Figuratively speaking, he hit the windshield.
Figuratively speaking, it took weeks to clean him off.
As he struggled up to greet me, even with his belt cinched so tightly it nearly cut him in half, his pants fell down. They had nothing to hold onto. To this day I remember the look on his face. Apologetic; afraid he’d embarrassed me.
As they walked through their friends’ beautiful house, he was saddened to glimpse the exhaustion in his wife’s eyes. For her it had been for poorer, not richer, and in sickness, not health.
What would you do if you could go back in time?
Probably die of embarrassment.
I am convinced, after years of study, that surfing is the truest model of incarnate existence. Not that I’ve ever surfed, or could explain the justifications for my statement. That would take years.
The next level in luxury, disease-free living.
He was someone who could at the same time be held in the highest esteem and lowest contempt.
The warm cascade of neurotransmitters he received from making false promises dwarfed the inevitable damage to its recipients. That may even have been some of its appeal.
I never saw him that he wasn’t wearing a shirt with large square fold marks, as if he’d just come out of a store, pulled it from its package, and put it on.

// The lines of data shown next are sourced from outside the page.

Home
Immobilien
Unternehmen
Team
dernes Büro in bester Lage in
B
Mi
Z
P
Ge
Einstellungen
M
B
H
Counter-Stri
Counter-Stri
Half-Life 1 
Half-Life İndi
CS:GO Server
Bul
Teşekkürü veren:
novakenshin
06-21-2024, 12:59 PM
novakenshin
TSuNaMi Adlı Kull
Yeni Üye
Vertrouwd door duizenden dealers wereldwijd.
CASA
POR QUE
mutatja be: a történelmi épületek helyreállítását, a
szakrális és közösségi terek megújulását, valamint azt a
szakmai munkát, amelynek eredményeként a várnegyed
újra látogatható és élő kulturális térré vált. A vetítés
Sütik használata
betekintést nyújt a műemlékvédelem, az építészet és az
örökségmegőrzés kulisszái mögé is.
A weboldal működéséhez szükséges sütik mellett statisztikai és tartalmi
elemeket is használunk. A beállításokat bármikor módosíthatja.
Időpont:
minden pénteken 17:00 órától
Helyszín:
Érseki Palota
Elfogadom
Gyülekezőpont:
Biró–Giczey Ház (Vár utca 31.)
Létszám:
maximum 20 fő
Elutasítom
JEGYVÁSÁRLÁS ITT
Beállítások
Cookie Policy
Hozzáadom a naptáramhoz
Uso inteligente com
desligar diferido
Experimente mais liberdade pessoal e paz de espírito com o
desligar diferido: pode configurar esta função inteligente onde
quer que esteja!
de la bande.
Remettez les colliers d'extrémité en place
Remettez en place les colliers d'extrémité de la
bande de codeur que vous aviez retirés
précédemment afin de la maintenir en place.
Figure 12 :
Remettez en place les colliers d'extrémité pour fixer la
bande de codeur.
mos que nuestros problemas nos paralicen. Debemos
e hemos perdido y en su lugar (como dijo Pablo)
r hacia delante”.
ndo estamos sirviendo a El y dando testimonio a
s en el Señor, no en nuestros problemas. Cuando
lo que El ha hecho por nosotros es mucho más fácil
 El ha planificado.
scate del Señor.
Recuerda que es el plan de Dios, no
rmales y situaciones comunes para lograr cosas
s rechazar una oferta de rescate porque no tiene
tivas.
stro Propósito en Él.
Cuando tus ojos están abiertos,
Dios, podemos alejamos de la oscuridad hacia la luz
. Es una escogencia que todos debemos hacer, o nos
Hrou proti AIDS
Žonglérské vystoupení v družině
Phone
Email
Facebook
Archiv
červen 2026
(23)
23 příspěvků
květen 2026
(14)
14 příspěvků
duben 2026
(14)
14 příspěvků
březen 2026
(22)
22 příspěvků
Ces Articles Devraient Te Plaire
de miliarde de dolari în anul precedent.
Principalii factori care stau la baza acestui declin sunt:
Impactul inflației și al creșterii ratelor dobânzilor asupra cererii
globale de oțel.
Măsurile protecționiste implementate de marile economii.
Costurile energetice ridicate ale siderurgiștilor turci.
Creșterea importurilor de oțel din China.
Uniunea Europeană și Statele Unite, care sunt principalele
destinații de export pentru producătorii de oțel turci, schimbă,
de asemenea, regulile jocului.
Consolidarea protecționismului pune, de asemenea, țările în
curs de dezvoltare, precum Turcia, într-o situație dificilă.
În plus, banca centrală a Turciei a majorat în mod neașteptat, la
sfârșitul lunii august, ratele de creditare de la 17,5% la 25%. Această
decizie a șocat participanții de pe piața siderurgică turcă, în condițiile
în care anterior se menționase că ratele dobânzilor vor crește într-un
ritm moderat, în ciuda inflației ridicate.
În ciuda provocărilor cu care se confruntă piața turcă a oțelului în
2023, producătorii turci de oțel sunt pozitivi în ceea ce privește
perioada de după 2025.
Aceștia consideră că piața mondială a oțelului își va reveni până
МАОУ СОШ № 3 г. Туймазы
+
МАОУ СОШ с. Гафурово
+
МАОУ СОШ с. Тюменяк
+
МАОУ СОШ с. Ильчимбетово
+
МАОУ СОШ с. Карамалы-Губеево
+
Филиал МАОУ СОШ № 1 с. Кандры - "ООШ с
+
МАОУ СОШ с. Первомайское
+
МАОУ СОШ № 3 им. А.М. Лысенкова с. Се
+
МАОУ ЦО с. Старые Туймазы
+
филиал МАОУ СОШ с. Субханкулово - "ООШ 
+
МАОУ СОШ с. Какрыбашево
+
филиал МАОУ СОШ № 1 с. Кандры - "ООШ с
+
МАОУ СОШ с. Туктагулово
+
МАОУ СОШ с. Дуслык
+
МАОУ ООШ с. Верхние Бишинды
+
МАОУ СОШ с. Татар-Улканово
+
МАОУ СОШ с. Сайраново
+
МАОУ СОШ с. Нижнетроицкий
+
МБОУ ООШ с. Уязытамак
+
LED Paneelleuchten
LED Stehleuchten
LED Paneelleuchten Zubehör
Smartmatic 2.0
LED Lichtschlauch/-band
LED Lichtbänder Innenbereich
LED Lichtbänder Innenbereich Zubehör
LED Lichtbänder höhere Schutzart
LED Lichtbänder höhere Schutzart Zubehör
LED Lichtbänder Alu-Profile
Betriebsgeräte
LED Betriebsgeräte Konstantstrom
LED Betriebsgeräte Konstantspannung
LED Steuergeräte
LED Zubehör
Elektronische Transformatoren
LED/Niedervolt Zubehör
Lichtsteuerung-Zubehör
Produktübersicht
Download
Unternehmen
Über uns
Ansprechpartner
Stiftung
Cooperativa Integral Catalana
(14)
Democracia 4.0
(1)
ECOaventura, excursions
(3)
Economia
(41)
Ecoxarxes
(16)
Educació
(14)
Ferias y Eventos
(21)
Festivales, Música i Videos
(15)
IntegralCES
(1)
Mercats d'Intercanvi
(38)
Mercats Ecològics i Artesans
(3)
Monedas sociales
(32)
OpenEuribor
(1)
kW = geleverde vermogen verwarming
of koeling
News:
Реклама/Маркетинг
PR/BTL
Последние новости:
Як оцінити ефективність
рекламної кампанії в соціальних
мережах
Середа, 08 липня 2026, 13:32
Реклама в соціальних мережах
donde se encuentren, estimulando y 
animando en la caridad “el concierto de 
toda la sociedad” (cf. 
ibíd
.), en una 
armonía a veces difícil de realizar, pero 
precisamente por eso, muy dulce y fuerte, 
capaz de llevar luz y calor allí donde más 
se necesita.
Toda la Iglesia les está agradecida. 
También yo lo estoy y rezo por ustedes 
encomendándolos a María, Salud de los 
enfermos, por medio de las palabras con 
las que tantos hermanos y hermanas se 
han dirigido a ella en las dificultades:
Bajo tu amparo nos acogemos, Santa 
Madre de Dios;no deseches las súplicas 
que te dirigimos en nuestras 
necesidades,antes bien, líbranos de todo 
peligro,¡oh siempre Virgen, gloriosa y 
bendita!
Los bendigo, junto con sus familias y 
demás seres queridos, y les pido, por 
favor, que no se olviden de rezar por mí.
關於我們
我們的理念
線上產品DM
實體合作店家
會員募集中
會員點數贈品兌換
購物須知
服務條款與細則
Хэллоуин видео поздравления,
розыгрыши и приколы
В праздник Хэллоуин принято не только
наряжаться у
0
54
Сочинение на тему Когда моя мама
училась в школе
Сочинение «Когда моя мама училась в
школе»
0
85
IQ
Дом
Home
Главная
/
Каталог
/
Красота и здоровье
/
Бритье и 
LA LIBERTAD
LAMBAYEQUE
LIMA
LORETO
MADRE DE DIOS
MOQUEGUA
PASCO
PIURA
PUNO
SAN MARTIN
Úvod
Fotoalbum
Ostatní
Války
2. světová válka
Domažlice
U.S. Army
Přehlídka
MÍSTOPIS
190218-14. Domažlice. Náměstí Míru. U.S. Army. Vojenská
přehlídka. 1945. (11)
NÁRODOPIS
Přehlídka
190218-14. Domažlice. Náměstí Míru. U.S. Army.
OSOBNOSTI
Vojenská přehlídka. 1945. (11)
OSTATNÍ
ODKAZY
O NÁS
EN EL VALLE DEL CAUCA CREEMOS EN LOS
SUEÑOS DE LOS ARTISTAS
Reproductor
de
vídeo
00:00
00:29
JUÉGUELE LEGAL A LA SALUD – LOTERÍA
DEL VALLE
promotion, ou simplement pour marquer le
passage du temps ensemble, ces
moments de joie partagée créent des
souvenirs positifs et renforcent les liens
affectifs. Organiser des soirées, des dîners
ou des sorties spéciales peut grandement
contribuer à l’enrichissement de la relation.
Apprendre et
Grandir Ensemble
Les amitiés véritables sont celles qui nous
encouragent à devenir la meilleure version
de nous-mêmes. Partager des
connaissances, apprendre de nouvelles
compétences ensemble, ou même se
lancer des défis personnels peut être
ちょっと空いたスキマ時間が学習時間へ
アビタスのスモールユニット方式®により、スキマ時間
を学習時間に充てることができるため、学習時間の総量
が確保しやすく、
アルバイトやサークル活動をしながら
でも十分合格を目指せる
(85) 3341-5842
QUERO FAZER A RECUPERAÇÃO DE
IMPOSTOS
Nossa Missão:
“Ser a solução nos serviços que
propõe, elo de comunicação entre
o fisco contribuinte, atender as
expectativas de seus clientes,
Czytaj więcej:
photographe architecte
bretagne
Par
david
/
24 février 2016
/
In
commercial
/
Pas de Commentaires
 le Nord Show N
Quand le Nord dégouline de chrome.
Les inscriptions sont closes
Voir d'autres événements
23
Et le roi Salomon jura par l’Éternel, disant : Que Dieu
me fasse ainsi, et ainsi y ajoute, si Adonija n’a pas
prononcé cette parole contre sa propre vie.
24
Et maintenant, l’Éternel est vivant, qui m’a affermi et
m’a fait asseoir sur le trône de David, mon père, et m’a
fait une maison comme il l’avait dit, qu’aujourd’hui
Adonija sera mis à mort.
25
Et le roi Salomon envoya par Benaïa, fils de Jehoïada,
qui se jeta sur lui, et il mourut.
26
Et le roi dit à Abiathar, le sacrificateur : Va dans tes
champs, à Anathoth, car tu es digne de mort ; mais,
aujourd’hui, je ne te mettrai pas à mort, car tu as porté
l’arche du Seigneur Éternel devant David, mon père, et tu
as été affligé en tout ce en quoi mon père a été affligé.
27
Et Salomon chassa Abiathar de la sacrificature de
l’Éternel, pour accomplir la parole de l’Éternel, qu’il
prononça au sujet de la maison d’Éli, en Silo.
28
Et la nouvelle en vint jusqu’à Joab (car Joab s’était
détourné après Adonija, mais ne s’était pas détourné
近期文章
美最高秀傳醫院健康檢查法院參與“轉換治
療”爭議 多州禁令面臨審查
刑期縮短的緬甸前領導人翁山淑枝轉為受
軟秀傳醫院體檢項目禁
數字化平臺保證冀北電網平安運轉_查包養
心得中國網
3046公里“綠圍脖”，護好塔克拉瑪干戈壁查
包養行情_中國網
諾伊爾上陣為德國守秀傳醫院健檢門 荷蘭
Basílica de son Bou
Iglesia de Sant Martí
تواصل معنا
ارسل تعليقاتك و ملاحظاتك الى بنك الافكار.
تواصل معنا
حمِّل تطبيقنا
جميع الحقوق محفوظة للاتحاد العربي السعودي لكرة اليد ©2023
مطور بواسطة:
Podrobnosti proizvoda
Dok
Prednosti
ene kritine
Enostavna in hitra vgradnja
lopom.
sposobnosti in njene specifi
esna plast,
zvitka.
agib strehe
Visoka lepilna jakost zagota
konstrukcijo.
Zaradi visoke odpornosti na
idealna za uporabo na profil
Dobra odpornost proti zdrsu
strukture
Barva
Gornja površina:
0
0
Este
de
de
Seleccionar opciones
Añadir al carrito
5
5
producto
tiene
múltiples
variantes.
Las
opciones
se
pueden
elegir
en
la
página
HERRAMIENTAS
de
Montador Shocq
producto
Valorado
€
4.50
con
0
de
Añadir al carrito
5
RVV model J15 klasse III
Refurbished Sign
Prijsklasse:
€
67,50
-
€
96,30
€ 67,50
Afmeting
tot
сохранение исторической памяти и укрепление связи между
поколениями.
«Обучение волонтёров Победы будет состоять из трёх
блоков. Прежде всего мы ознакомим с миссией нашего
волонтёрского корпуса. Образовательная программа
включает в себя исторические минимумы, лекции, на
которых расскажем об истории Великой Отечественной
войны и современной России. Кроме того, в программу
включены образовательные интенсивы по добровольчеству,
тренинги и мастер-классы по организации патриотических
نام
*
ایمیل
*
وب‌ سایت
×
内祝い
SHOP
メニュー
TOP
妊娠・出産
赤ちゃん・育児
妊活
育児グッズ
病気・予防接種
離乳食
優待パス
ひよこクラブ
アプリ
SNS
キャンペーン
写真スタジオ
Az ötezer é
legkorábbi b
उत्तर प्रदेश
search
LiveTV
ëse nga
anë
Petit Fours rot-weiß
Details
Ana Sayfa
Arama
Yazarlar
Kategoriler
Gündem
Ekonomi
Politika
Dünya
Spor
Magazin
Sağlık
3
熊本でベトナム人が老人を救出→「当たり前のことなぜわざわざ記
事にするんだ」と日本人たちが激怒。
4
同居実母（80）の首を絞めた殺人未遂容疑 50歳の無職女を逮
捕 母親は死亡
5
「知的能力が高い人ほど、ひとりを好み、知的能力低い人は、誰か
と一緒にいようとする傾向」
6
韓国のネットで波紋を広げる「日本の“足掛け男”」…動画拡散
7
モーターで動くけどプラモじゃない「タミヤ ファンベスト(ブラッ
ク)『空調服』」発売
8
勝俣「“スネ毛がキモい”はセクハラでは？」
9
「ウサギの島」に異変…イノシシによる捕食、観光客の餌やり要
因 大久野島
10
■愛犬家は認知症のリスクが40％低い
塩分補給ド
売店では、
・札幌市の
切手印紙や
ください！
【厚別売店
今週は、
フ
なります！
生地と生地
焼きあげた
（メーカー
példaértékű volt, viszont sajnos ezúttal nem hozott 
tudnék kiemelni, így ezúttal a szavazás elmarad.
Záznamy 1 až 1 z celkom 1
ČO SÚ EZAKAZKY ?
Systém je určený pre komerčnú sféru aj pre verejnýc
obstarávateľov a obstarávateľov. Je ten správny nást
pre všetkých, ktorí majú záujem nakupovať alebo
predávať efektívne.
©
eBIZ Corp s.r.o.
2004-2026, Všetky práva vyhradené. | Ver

Strolling my country estate at dawn, assessing last night’s damage. In the driveway, the burnt out husk of my beloved white 1972 Dodge Polara, crushed as if dropped nose first from a crane; in the fountain, two white swans, dead from apparent malnutrition; on my hands, two blood-caked bandages. Opposable thumbs: the last thing separating man from animal.
Things to avoid: mirrors, clocks.
Whenever I see an advertisement cut to a soundtrack of “What a Wonderful World,” I always feel like I’m being sold a great big steaming pile of shit.
Years later he finally learned to appreciate the flavor of the shit sandwich.
If you make the mistake of asking him something, his eyes glaze over and his mouth twitches into the private smile of a predator who’s just found his victim. Well, he says, that’s an interesting question. In the endless pause that follows, you think, oh shit, we’re in for it now.
They weren’t real likes, they were pity likes.
In the days before Christmas we got tired of having no money. We sold everything at a loss, took the cash and headed south.